Daniel Baril

Daniel Baril

Daniel Baril a été journaliste à l’hebdomadaire Forum de l’Université de Montréal pendant près de 23 ans. Il est actuellement président du Mouvement laïque québécois (par intermittence pendant deux décennies) et a été également membre du conseil d’administration de l’Association humaniste du Québec. Il est le cofondateur du groupe Les Intellectuels pour la laïcité et co-rédacteur de la Déclaration pour un Québec
laïque et pluraliste. 

Je vous invite à prendre connaissance de ce texte de Daniel Baril, publié dans Le Devoir du 20 août. Daniel est membre de l’Association humaniste du Québec et membre de notre conseil d’administration.

Je n’ai pu m’empêcher de sourciller, lors de la cérémonie de clôture des Jeux olympiques, en entendant les chroniqueurs sportifs Guy D’Aoust et Marie-José Turcotte se féliciter de la participation de la Saoudienne voilée Wojdan Shahrkhani à la compétition de judo. Avec elle, sa compatriote Sarah Attar a pu courir le 800 mètres la tête couverte d’un hidjab, et l’équipe féminine iranienne de soccer a pu concourir vêtue du voile islamique.

S’il y a lieu de se réjouir de la première participation de femmes d’Arabie saoudite aux Jeux olympiques, les conditions de cette participation n’ont rien d’émancipateur contrairement à la vision à courte vue défendue par plusieurs.
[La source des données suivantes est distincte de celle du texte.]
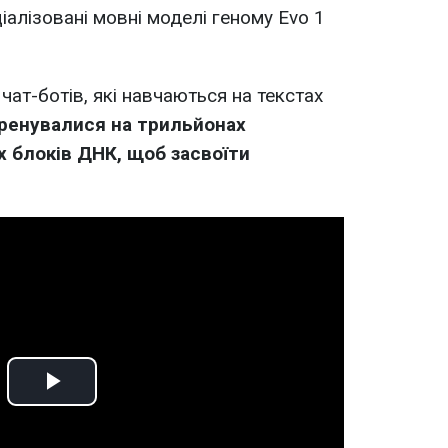
іалізовані мовні моделі геному Evo 1
 чат-ботів, які навчаються на текстах
ренувалися на трильйонах
х блоків ДНК, щоб засвоїти
Play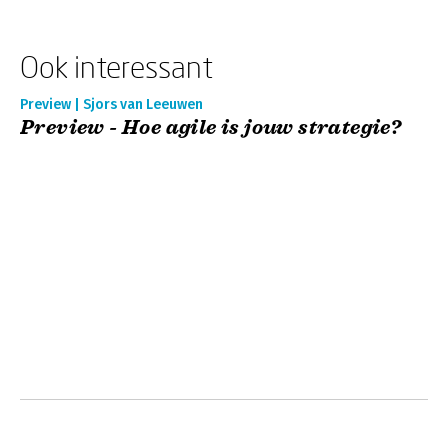
Ook interessant
Preview | Sjors van Leeuwen
Preview - Hoe agile is jouw strategie?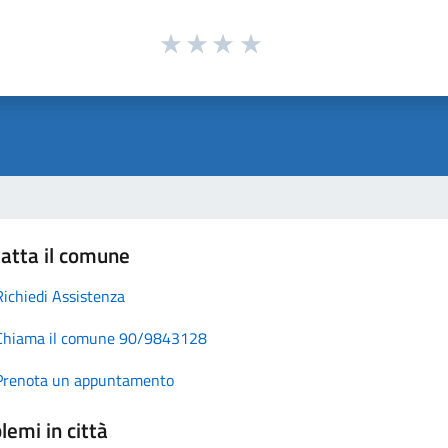
atta il comune
Richiedi Assistenza
Chiama il comune 90/9843128
Prenota un appuntamento
lemi in città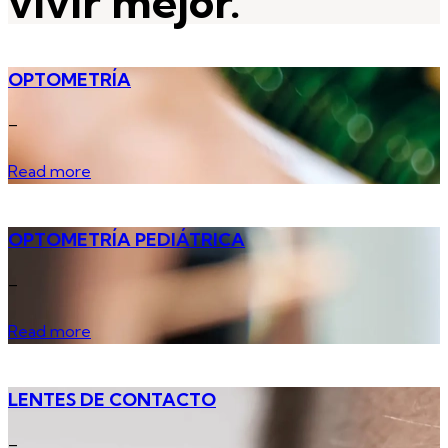
vivir mejor.
OPTOMETRÍA
_
Read more
OPTOMETRÍA PEDIÁTRICA
_
Read more
LENTES DE CONTACTO
_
Pour bien juger de la chose, il faut se demander ce que gagnent les femmes des pays islamistes à la participation d’une vingtaine de femmes voilées à des événements internationaux comme les Olympiques, ce que gagnent les régimes islamistes qui les y envoient, et ce que perd l’ensemble des femmes de la planète à voir ainsi affiché l’un des symboles les plus ostentatoires de l’infériorité dans laquelle ces mêmes régimes cherchent à les maintenir.

Émoussement des valeurs

Il est pour le moins paradoxal de voir un signe d’émancipation dans la présence de Saoudiennes voilées alors que leur pays, qui applique la charia, ne leur accorde ni le droit de vote, ni de conduire une voiture, ni de travailler librement, ni de se livrer à des compétitions en public et ni même d’y assister ! Et nos chroniqueurs ont oublié de mentionner que Sarah Attar devait s’entraîner aux États-Unis, que Wojdan Shahrkhani devait en tout temps être accompagnée et surveillée par un homme de sa famille et éviter de se trouver en contexte de mixité.
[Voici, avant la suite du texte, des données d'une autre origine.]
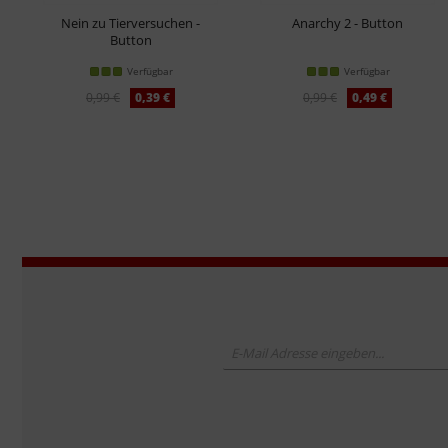
Nein zu Tierversuchen -
Anarchy 2 - Button
Button
Verfügbar
Verfügbar
0,99 €
0,39 €
0,99 €
0,49 €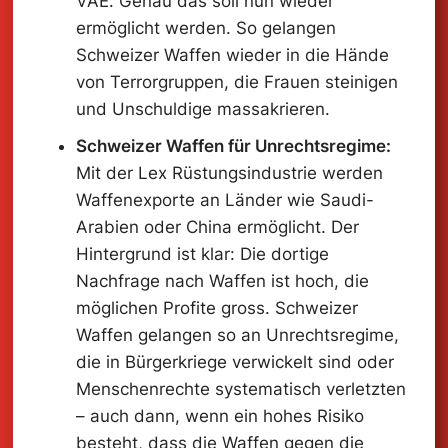
VAE. Genau das soll nun wieder
ermöglicht werden. So gelangen
Schweizer Waffen wieder in die Hände
von Terrorgruppen, die Frauen steinigen
und Unschuldige massakrieren.
Schweizer Waffen für Unrechtsregime:
Mit der Lex Rüstungsindustrie werden
Waffenexporte an Länder wie Saudi-
Arabien oder China ermöglicht. Der
Hintergrund ist klar: Die dortige
Nachfrage nach Waffen ist hoch, die
möglichen Profite gross. Schweizer
Waffen gelangen so an Unrechtsregime,
die in Bürgerkriege verwickelt sind oder
Menschenrechte systematisch verletzten
– auch dann, wenn ein hohes Risiko
besteht, dass die Waffen gegen die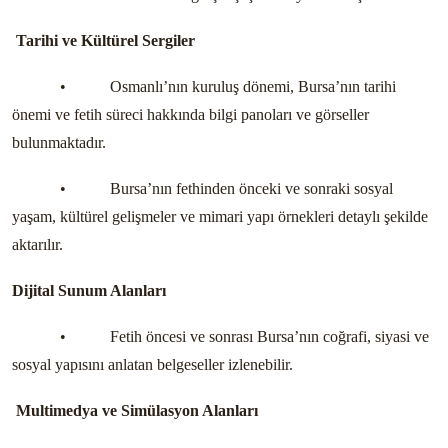
Tarihi ve Kültürel Sergiler
•
Osmanlı’nın kuruluş dönemi, Bursa’nın tarihi
önemi ve fetih süreci hakkında bilgi panoları ve görseller
bulunmaktadır.
•
Bursa’nın fethinden önceki ve sonraki sosyal
yaşam, kültürel gelişmeler ve mimari yapı örnekleri detaylı şekilde
aktarılır.
Dijital Sunum Alanları
•
Fetih öncesi ve sonrası Bursa’nın coğrafi, siyasi ve
sosyal yapısını anlatan belgeseller izlenebilir.
Multimedya ve Simülasyon Alanları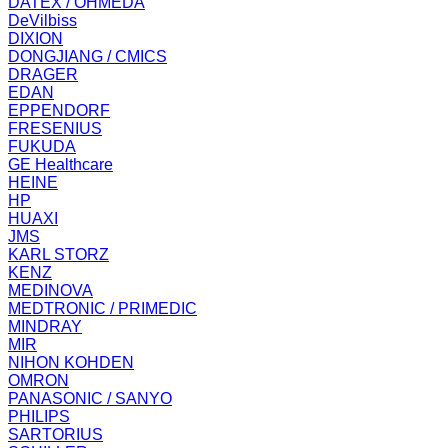
DATEX / OHMEDA
DeVilbiss
DIXION
DONGJIANG / CMICS
DRAGER
EDAN
EPPENDORF
FRESENIUS
FUKUDA
GE Healthcare
HEINE
HP
HUAXI
JMS
KARL STORZ
KENZ
MEDINOVA
MEDTRONIC / PRIMEDIC
MINDRAY
MIR
NIHON KOHDEN
OMRON
PANASONIC / SANYO
PHILIPS
SARTORIUS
Les femmes saoudiennes n’ont ainsi absolument rien gagné à la participation de la judoka et de la coureuse, et elles n’auraient rien perdu si le Comité international olympique (CIO) avait maintenu sa décision initiale de refuser ce signe à la fois religieux et misogyne. Tout au plus, deux sportives auraient été privées d’un billet gratuit pour Londres.
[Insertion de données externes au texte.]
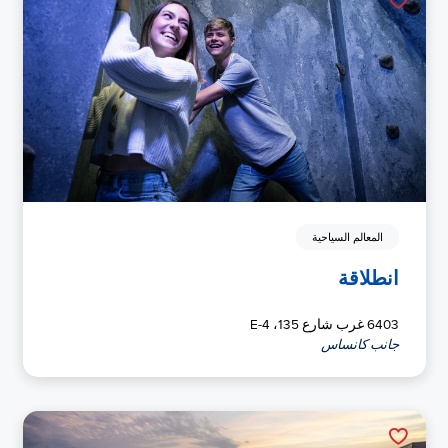
المعالم السياحية
انطلاقة
6403 غرب شارع 135، E-4
جانب كانساس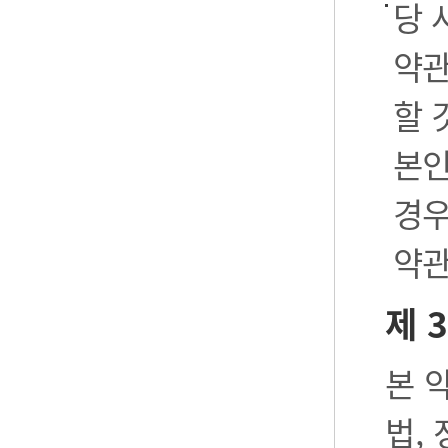
당 
약관
할 
본인
경우
약관
제 
본 
법,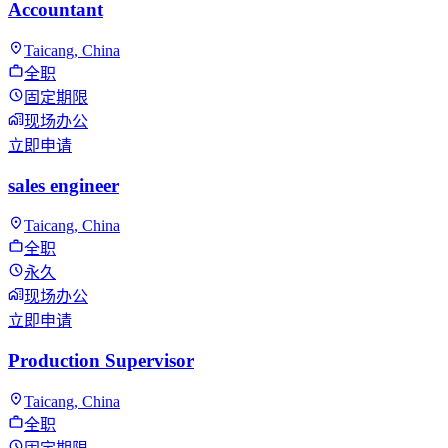
Accountant
Taicang, China
全职
固定期限
现场办公
立即申请
sales engineer
Taicang, China
全职
永久
现场办公
立即申请
Production Supervisor
Taicang, China
全职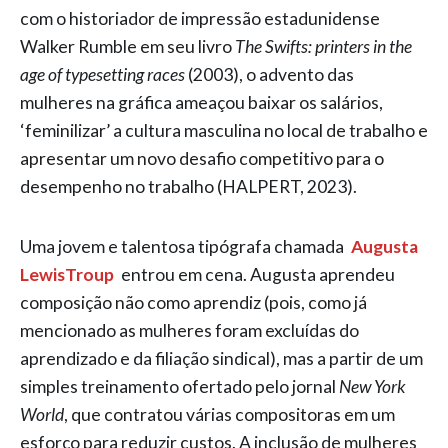
com o historiador de impressão estadunidense
Walker Rumble em seu livro
The Swifts: printers in the
age of typesetting races
(2003), o advento das
mulheres na gráfica ameaçou baixar os salários,
‘feminilizar’ a cultura masculina no local de trabalho e
apresentar um novo desafio competitivo para o
desempenho no trabalho (HALPERT, 2023).
Uma jovem e talentosa tipógrafa chamada
Augusta
LewisTroup
entrou em cena. Augusta aprendeu
composição não como aprendiz (pois, como já
mencionado as mulheres foram excluídas do
aprendizado e da filiação sindical), mas a partir de um
simples treinamento ofertado pelo jornal
New York
World
, que contratou várias compositoras em um
esforço para reduzir custos. A inclusão de mulheres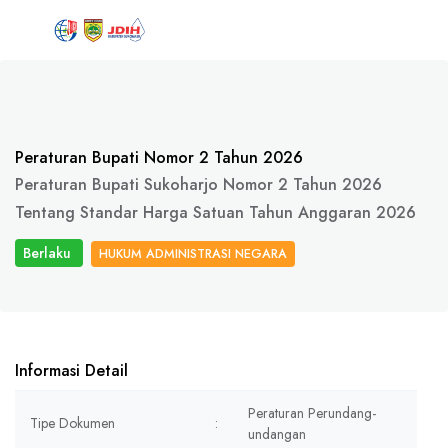
Peraturan Bupati Nomor 2 Tahun 2026
Peraturan Bupati Sukoharjo Nomor 2 Tahun 2026
Tentang Standar Harga Satuan Tahun Anggaran 2026
Berlaku
HUKUM ADMINISTRASI NEGARA
Informasi Detail
Peraturan Perundang-
Tipe Dokumen
:
undangan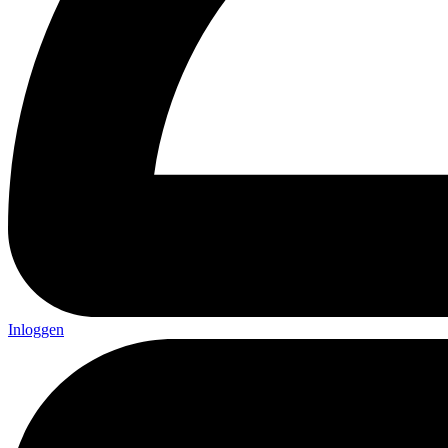
Inloggen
Il est évident que l’Arabie saoudite n’a pas envoyé Shahrkhani et Attar à Londres pour montrer au monde qu’elle s’ouvrait à l’égalité des sexes. Ce pays envisage d’ailleurs de construire des villes entièrement réservées aux femmes afin qu’elles puissent y travailler sans jamais avoir à côtoyer d’hommes !

L’Arabie a plutôt réussi à infléchir les organisations sportives internationales en imposant ses conditions et ses valeurs religieuses à l’ensemble de l’univers du sport. L’instrumentalisation des Jeux olympiques à cette fin devient ainsi un autre symbole de l’émoussement des valeurs républicaines et universalistes vers lesquelles tendaient les Jeux. L’islamisme politique continue ainsi son avancée dans les organisations internationales en se drapant d’une vision chimérique des droits de la personne.

L’aspect émancipateur de telles rencontres internationales est réduit à néant parce que la supposée ouverture consentie aux femmes se fait en maintenant toutes les contraintes religieuses ou machistes qui bloquent leur accession à l’égalité. Le même constat peut être fait pour le voile en milieu de travail.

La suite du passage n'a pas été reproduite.